[Opening LISTED ENTRIES section]

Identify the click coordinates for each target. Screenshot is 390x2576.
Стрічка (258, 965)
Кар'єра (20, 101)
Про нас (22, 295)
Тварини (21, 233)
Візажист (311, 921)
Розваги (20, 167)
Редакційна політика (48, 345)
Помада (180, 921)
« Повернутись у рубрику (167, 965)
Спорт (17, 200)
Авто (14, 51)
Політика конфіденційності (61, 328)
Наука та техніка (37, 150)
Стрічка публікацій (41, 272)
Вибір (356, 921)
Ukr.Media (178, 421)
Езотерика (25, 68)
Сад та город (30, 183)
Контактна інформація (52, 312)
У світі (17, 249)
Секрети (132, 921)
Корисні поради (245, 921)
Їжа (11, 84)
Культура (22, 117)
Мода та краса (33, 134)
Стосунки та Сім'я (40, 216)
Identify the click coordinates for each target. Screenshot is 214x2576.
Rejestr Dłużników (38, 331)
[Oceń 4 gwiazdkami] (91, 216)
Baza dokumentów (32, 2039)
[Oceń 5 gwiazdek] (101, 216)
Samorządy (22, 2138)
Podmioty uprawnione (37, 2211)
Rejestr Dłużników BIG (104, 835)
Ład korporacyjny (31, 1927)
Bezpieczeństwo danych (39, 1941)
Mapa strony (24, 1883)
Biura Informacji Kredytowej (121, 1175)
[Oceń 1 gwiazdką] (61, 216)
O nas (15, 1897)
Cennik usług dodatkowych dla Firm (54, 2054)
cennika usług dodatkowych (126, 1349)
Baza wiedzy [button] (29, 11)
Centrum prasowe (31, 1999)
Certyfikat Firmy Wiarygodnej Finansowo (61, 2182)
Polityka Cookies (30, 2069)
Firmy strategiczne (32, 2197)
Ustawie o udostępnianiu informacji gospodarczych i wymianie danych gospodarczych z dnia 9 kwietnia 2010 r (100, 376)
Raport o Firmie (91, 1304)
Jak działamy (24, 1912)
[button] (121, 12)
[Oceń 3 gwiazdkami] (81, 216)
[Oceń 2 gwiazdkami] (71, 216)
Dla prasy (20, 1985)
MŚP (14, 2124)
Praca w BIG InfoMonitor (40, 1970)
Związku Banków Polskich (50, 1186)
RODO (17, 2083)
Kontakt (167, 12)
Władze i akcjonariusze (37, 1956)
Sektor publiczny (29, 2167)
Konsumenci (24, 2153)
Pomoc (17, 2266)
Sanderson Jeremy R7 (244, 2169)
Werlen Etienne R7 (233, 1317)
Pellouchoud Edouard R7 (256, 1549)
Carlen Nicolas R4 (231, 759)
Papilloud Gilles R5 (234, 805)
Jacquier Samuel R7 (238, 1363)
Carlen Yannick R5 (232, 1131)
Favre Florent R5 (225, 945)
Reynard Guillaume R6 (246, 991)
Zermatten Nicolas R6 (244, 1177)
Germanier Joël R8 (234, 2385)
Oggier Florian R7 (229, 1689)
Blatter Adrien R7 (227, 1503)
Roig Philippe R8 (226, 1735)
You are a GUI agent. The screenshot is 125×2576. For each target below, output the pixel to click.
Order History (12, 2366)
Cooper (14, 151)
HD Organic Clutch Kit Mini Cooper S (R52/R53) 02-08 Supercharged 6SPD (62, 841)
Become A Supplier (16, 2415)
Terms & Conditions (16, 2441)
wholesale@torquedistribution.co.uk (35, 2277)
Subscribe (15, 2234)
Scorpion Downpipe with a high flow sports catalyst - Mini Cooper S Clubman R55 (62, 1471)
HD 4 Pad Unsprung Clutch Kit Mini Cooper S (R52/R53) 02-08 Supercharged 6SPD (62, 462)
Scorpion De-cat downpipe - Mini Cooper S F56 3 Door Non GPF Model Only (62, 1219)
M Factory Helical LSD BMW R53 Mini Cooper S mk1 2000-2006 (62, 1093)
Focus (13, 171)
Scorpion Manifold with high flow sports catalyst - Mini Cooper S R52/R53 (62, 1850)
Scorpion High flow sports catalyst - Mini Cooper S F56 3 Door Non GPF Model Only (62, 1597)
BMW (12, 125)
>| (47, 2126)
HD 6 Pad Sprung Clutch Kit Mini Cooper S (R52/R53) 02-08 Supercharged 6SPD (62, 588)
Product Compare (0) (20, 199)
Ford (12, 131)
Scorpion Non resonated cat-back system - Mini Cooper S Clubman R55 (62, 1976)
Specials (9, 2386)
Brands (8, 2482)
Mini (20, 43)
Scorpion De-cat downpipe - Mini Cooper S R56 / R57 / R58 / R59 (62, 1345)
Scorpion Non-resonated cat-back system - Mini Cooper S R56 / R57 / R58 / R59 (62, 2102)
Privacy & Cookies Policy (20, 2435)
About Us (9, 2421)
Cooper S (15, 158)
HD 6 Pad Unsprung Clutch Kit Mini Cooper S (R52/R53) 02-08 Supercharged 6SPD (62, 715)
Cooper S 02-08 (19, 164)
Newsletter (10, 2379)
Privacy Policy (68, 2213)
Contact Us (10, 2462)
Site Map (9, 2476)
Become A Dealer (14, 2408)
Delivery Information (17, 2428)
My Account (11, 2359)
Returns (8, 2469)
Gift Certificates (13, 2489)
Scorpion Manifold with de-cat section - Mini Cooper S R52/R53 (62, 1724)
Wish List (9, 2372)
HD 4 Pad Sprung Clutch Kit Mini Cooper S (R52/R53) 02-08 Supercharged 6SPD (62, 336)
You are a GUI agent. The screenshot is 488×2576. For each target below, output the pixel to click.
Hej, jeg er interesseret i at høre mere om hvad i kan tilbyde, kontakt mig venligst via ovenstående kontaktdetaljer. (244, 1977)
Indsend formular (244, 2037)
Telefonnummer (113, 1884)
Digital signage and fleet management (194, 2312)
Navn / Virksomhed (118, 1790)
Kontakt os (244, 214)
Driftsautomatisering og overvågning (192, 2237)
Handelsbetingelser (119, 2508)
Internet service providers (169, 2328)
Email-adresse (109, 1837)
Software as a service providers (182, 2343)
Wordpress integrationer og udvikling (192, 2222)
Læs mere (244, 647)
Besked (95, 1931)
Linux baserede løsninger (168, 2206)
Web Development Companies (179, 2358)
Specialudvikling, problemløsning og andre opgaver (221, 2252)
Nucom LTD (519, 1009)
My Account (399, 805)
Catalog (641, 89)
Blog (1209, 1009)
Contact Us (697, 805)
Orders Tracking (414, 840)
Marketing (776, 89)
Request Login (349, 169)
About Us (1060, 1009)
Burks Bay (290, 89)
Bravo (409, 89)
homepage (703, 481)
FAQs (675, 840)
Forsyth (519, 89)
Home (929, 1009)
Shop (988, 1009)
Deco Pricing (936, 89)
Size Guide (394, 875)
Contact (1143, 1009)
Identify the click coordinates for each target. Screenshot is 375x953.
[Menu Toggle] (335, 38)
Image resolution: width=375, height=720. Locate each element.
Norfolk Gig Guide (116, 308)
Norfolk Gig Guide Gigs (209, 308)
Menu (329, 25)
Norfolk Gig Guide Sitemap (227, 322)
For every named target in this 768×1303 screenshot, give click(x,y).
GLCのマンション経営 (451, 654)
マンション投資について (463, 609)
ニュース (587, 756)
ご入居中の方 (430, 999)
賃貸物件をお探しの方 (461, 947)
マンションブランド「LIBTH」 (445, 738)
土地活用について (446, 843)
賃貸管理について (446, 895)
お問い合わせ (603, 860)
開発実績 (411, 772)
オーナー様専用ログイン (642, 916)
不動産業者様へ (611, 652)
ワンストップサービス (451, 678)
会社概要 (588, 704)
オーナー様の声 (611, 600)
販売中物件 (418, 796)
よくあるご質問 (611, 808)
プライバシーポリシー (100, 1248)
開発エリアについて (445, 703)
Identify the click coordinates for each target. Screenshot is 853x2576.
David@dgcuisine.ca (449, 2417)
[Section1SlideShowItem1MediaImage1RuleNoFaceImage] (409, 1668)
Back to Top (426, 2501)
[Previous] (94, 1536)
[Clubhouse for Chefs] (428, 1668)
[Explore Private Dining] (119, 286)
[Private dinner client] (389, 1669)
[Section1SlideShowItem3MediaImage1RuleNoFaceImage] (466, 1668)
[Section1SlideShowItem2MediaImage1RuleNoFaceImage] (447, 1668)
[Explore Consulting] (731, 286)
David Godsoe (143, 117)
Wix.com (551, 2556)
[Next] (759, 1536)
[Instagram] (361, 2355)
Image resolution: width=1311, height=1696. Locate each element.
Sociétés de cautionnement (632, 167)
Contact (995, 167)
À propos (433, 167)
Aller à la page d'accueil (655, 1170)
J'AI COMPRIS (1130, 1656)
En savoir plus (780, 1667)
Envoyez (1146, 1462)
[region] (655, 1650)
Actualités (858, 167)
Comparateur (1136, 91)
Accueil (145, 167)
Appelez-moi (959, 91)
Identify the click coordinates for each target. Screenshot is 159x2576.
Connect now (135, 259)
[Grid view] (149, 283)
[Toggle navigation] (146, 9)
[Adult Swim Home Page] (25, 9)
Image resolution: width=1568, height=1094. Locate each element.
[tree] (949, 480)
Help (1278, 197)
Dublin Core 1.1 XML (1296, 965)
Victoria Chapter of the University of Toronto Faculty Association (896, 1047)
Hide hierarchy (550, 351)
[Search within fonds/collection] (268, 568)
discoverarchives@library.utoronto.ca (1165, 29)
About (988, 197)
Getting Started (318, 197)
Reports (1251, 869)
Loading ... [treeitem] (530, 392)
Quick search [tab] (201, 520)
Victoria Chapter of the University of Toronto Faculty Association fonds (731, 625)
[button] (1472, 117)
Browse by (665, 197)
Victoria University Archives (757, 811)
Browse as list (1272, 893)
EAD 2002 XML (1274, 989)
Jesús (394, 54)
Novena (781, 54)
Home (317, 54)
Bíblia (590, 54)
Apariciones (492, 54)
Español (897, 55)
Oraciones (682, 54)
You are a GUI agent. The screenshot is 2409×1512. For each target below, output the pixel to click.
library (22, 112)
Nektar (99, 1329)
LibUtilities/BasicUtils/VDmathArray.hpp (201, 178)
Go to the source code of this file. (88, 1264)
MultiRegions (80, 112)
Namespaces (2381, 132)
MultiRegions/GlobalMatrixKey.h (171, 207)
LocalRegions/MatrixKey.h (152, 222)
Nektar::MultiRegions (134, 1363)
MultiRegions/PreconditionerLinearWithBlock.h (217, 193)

[Closing LISTED ENTRIES section]

ACTIVITY >>
Output, unchanged, the lines of the listing above from the first one through the one holding "[Oceń 2 gwiazdkami] (71, 216)". Leave out every line after it.

RESPONSE AREA >>
Identify the click coordinates for each target. Screenshot is 390x2576.
Стрічка (258, 965)
Кар'єра (20, 101)
Про нас (22, 295)
Тварини (21, 233)
Візажист (311, 921)
Розваги (20, 167)
Редакційна політика (48, 345)
Помада (180, 921)
« Повернутись у рубрику (167, 965)
Спорт (17, 200)
Авто (14, 51)
Політика конфіденційності (61, 328)
Наука та техніка (37, 150)
Стрічка публікацій (41, 272)
Вибір (356, 921)
Ukr.Media (178, 421)
Езотерика (25, 68)
Сад та город (30, 183)
Контактна інформація (52, 312)
У світі (17, 249)
Секрети (132, 921)
Корисні поради (245, 921)
Їжа (11, 84)
Культура (22, 117)
Мода та краса (33, 134)
Стосунки та Сім'я (40, 216)
Identify the click coordinates for each target. Screenshot is 214x2576.
Rejestr Dłużników (38, 331)
[Oceń 4 gwiazdkami] (91, 216)
Baza dokumentów (32, 2039)
[Oceń 5 gwiazdek] (101, 216)
Samorządy (22, 2138)
Podmioty uprawnione (37, 2211)
Rejestr Dłużników BIG (104, 835)
Ład korporacyjny (31, 1927)
Bezpieczeństwo danych (39, 1941)
Mapa strony (24, 1883)
Biura Informacji Kredytowej (121, 1175)
[Oceń 1 gwiazdką] (61, 216)
O nas (15, 1897)
Cennik usług dodatkowych dla Firm (54, 2054)
cennika usług dodatkowych (126, 1349)
Baza wiedzy [button] (29, 11)
Centrum prasowe (31, 1999)
Certyfikat Firmy Wiarygodnej Finansowo (61, 2182)
Polityka Cookies (30, 2069)
Firmy strategiczne (32, 2197)
Ustawie o udostępnianiu informacji gospodarczych i wymianie danych gospodarczych z dnia 9 kwietnia 2010 r (100, 376)
Raport o Firmie (91, 1304)
Jak działamy (24, 1912)
[button] (121, 12)
[Oceń 3 gwiazdkami] (81, 216)
[Oceń 2 gwiazdkami] (71, 216)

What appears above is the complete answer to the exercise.